ROME - Rome prosecutors probing the torture and murder of Italian researcher Giulio Regeni in Cairo last year have made another request for information from Cairo prosecutors, judicial sources said Wednesday.
Foreign Minister Angelino Alfano raised the question of Regeni with his Egyptian counterpart Sameh Shoukry during a meeting of European ministers on March 6. "I will tell him that as far as we are concerned the case can only be closed by the word 'truth'. There are no words that are subordinate to truth," Alfano said before the meeting.
After the working lunch with Shoukry, Alfano said his Egyptian counterpart had reiterated that Cairo would do its "all" to get at the truth about the Cambridge doctoral student from northeastern Italy.
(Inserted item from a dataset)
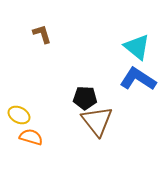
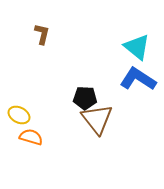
brown L-shape: rotated 30 degrees clockwise
brown triangle: moved 2 px up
Egypt, Alfano said, "wants ties with Italy to be fully restored", referring to the current lack of an ambassador in Cairo, because of the case.
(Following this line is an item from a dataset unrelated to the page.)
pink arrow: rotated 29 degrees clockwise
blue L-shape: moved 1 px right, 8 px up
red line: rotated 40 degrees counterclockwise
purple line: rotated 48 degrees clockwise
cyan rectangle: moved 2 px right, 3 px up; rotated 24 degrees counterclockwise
Alfano said Cairo was "prepared to retrieve the truth out of any drawer it might be in, giving a helping hand until the end to find those responsible for the murder".
Regeni, 28, went missing in the Egyptian capital on January 25, 2016, on the heavily policed fifth anniversary of the uprising that ousted former strongman and president Hosni Mubarak.
His severely tortured, mutilated body was found on February 3 in a ditch on the city's outskirts.
Egypt has denied speculation its security forces, who are frequently accused of brutally repressing opposition, were involved in the death of the Cambridge doctoral student.
Egyptian and Italian prosecutors have been working on the case but Rome has yet to send a new ambassador to Cairo in protest at the lack of progress.
At the end of January the deputy head of the Egyptian parliament's foreign affairs committee, Tarek El Khouly, repeated that Egyptian President Abdel Fattah el-Sisi wants to find the people who tortured and murdered Regeni.
"I think there is an order from the Egyptian political leaders, from the president in person, to the general prosecutor to discover who killed Regeni, whoever that may be," El Khouly told ANSA.
"I think that, in any part of the world, mistakes are made by security apparatus. Perhaps it is a crime concerning an Egyptian security apparatus, perhaps not," said El Khouly, adding that the Regeni case had been politically "exploited" in both Egypt and Italy and urging a "separation" between Italy-Egypt ties and the case.
It recently emerged that the head of the Egyptian street sellers' trade union secretly filmed Regeni for the Cairo police in December 2015. The union official, Mohammed Abdallah, said he had agreed to do his patriotic duty because Regeni was a "spy".